Image the first situtation. You have a screen resolution of 1280x1024 (or something similar). If you tile a 256x256 texture 256 time, you''d effectively get a texture of 65536x65536 pixels. This is approximately 5000 (!) times as big as your screen area. That is what your card is effectively drawing. Only it''s just referencing to the same part of memory everytime because of the tiling. Either tile less, or use smaller texture. The combination you are using now is overkill.

In the second situation, you are drawing the entire world, but not seeing it on the screen. In this case, the texture resolution and tiling combination might be correct, but there is no way you will see all your 132k polygons. I''m guessing you are overdrawing a lot. In this case the solution would be some kind of visual culling algorithm.

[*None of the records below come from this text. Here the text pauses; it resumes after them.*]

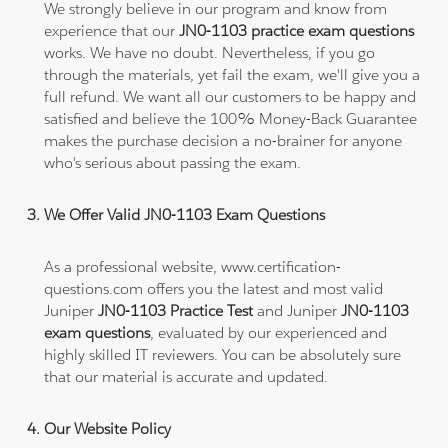
We strongly believe in our program and know from
experience that our
JN0-1103 practice exam questions
works. We have no doubt. Nevertheless, if you go
through the materials, yet fail the exam, we'll give you a
full refund. We want all our customers to be happy and
satisfied and believe the 100% Money-Back Guarantee
makes the purchase decision a no-brainer for anyone
who's serious about passing the exam.
We Offer Valid JN0-1103 Exam Questions
As a professional website, www.certification-
questions.com offers you the latest and most valid
Juniper
JN0-1103 Practice Test
and Juniper
JN0-1103
exam questions
, evaluated by our experienced and
highly skilled IT reviewers. You can be absolutely sure
that our material is accurate and updated.
Our Website Policy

Basically your card can handle that many polygons, but not in combination with the high tiling of your texture. The advertized numbers are only reachable in very special, limited cases.

I''m no expert on this matter, so if I''m making a total dork of myself, please let me know.



No rick your not. You hit the nail on the head though with what I am doing. I am rendering my map which is 256x256 with GL_TRIANGLE_STRIP and 5 texture units. I am tiling the textures also.

Reason why?

I would like to be able to have a GOD like view of the terrain so the player can see what is going on at all times and not some cheesey radar screen like most RTS games use. Ugh. But maybe todays hardware still doesn''t have enough power still?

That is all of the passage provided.